● Required action: Scan the records below for the line with "Email : petsdunya@gmail.com" and the line with "Active communities provide". Repeat those two lines and every line between them exactly, and nothing else.

● Input for this task:
□ □ □ □ □ □ □
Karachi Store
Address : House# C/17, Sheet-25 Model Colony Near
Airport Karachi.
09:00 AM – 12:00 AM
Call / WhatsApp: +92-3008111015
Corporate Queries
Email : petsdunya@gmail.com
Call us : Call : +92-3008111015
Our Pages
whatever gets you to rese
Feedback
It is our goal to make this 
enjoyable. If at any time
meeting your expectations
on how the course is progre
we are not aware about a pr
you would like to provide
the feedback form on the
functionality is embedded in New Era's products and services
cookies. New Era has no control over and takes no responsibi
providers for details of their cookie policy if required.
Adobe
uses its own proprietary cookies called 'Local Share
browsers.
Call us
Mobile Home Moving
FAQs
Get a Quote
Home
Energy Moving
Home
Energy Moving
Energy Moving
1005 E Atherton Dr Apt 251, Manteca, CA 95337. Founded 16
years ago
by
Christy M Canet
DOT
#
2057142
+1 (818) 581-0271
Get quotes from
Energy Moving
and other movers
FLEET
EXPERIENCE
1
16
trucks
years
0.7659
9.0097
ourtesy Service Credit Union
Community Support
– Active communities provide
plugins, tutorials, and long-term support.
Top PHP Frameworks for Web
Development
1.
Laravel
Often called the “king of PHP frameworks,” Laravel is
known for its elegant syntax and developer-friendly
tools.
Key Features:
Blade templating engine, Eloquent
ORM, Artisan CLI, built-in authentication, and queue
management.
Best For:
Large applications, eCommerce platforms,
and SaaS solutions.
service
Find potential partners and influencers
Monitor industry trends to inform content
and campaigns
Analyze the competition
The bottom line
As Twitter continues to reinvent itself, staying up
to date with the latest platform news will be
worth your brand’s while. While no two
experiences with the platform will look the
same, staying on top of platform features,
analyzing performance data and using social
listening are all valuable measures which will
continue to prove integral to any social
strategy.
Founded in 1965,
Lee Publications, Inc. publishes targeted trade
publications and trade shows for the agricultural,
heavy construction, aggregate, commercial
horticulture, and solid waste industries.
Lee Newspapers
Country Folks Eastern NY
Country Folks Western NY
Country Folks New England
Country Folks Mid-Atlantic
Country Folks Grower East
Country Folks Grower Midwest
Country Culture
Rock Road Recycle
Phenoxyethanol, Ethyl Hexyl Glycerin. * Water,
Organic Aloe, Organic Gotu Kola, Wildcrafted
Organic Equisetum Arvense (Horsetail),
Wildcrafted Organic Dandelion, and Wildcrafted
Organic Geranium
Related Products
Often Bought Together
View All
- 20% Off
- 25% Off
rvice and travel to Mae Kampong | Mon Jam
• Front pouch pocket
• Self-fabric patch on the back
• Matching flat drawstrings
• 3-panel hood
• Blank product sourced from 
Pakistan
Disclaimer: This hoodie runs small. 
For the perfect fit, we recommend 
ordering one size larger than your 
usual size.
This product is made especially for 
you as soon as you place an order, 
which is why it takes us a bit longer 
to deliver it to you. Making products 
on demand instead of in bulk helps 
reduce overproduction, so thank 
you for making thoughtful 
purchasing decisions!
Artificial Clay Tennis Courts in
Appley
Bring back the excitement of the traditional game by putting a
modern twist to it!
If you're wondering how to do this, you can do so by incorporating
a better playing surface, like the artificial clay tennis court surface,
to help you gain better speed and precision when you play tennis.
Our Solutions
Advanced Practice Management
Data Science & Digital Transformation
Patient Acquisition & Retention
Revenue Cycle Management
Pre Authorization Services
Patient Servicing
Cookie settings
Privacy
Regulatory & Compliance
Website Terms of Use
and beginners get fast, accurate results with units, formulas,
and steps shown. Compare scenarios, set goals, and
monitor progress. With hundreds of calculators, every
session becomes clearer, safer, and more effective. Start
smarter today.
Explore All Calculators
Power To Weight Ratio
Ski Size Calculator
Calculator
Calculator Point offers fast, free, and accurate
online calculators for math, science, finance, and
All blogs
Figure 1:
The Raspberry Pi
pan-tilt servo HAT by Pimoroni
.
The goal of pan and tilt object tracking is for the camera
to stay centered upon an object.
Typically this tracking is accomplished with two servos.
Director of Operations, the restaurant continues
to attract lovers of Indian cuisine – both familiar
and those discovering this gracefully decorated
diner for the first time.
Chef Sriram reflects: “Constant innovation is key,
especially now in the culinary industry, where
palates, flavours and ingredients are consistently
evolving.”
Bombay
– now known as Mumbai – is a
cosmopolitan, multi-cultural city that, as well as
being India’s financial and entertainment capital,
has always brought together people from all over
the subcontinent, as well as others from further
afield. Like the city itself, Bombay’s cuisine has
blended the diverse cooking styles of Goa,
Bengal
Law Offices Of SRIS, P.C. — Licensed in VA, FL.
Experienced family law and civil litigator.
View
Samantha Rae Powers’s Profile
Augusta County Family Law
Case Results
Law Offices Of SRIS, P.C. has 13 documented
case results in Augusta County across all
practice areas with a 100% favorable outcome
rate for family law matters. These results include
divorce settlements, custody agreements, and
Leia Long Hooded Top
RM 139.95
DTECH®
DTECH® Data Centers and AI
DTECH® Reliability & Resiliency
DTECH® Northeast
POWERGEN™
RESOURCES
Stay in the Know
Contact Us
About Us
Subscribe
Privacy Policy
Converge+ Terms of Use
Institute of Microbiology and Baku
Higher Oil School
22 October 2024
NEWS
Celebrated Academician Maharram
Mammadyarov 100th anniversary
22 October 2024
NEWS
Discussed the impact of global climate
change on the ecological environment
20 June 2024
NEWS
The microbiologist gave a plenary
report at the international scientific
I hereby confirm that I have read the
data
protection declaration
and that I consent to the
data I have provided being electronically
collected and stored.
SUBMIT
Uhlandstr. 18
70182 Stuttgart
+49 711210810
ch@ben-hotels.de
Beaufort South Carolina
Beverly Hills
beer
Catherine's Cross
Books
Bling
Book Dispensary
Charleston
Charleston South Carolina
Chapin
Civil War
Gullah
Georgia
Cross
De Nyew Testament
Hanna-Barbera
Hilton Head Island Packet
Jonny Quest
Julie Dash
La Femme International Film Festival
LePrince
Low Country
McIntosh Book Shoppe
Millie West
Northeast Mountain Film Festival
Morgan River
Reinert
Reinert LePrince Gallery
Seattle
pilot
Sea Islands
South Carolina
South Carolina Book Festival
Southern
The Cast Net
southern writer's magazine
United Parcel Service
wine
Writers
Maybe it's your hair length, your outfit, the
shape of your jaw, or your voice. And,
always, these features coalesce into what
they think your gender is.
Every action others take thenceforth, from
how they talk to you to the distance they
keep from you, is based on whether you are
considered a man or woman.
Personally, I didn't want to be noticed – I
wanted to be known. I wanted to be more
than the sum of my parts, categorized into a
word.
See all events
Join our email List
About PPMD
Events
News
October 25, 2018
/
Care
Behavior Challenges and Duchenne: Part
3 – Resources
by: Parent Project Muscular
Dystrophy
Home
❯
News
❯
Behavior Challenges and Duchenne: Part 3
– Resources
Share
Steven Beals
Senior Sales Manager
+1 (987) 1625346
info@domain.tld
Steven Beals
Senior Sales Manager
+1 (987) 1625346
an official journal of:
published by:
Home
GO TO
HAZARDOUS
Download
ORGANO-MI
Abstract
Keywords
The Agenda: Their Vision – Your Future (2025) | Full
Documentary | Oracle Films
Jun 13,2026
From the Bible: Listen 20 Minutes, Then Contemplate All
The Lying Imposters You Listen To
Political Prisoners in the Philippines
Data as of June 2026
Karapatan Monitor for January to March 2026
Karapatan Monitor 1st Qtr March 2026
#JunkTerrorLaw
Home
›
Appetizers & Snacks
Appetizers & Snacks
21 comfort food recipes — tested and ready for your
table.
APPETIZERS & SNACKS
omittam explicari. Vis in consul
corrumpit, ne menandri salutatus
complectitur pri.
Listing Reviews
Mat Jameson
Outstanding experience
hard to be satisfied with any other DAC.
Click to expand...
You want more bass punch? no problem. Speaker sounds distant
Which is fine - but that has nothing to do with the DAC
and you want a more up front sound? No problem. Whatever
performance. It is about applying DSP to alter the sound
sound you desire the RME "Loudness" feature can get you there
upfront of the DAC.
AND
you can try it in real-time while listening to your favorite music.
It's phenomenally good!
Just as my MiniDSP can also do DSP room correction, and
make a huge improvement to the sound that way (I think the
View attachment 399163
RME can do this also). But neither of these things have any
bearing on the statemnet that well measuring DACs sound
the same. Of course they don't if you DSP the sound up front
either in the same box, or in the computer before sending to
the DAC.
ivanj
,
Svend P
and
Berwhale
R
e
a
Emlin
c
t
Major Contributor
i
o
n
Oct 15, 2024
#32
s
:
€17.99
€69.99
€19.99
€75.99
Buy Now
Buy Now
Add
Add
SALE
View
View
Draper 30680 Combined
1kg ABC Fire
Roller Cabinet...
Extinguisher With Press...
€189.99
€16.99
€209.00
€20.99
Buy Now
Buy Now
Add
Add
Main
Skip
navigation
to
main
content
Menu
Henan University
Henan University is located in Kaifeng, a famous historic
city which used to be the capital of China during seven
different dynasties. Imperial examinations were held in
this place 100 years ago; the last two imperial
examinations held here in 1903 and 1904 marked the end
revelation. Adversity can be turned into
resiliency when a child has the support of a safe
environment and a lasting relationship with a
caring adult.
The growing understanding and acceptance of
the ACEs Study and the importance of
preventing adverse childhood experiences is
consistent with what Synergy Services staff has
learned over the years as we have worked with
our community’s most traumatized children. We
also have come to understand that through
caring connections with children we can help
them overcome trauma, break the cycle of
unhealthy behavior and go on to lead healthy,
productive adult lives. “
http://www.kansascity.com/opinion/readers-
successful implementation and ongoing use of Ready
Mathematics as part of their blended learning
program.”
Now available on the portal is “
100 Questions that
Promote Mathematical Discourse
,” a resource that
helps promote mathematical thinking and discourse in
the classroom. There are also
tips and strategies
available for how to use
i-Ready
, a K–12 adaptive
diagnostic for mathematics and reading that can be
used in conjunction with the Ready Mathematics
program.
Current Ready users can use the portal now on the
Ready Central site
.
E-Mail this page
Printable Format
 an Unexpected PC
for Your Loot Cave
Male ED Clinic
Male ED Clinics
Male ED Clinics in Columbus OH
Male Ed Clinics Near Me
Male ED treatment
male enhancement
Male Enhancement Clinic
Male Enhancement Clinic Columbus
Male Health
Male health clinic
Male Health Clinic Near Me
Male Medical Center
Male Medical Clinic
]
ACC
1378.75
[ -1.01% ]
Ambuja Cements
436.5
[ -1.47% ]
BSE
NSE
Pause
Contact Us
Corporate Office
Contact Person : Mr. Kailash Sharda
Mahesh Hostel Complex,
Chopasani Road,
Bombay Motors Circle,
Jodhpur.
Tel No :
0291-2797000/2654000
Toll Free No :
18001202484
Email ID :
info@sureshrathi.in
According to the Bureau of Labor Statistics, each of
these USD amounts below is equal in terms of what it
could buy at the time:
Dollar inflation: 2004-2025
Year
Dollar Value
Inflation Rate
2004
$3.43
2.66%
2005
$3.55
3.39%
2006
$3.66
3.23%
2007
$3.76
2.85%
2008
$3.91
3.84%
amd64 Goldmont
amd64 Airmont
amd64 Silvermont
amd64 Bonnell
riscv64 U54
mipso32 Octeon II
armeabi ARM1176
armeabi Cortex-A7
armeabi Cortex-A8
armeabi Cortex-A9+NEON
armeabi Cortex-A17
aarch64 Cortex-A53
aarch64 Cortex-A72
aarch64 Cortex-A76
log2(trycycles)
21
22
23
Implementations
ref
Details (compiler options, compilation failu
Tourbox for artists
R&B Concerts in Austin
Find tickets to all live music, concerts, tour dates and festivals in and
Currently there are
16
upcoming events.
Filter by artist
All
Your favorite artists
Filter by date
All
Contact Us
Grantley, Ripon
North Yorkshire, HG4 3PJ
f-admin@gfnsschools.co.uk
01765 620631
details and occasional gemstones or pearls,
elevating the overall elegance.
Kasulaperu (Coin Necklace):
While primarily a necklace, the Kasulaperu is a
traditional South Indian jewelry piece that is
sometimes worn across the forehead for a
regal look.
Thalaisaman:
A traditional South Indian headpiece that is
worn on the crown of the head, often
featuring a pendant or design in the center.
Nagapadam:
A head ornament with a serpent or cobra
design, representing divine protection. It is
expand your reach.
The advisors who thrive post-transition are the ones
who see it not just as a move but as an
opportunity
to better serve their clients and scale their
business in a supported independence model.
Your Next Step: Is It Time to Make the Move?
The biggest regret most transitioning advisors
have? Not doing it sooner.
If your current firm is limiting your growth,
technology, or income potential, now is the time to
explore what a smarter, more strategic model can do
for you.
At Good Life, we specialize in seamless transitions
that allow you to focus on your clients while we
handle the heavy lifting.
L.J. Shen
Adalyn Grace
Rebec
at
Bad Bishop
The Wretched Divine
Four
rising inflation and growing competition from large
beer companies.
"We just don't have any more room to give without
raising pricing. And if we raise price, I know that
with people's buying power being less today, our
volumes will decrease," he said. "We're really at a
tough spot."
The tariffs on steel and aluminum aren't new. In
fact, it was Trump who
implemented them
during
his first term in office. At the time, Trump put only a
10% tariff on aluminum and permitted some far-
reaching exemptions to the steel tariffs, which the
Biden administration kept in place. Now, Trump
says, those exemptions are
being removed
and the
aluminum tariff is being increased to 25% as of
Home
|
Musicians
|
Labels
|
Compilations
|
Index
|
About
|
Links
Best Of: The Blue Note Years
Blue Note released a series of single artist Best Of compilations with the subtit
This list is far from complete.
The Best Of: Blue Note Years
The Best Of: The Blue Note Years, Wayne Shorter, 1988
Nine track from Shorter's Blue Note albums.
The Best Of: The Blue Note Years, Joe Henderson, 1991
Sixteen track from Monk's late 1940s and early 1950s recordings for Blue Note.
□ □ □ □ □ □ □
● Answer box:
Email : petsdunya@gmail.com
Call us : Call : +92-3008111015
Our Pages
whatever gets you to rese
Feedback
It is our goal to make this 
enjoyable. If at any time
meeting your expectations
on how the course is progre
we are not aware about a pr
you would like to provide
the feedback form on the
functionality is embedded in New Era's products and services
cookies. New Era has no control over and takes no responsibi
providers for details of their cookie policy if required.
Adobe
uses its own proprietary cookies called 'Local Share
browsers.
Call us
Mobile Home Moving
FAQs
Get a Quote
Home
Energy Moving
Home
Energy Moving
Energy Moving
1005 E Atherton Dr Apt 251, Manteca, CA 95337. Founded 16
years ago
by
Christy M Canet
DOT
#
2057142
+1 (818) 581-0271
Get quotes from
Energy Moving
and other movers
FLEET
EXPERIENCE
1
16
trucks
years
0.7659
9.0097
ourtesy Service Credit Union
Community Support
– Active communities provide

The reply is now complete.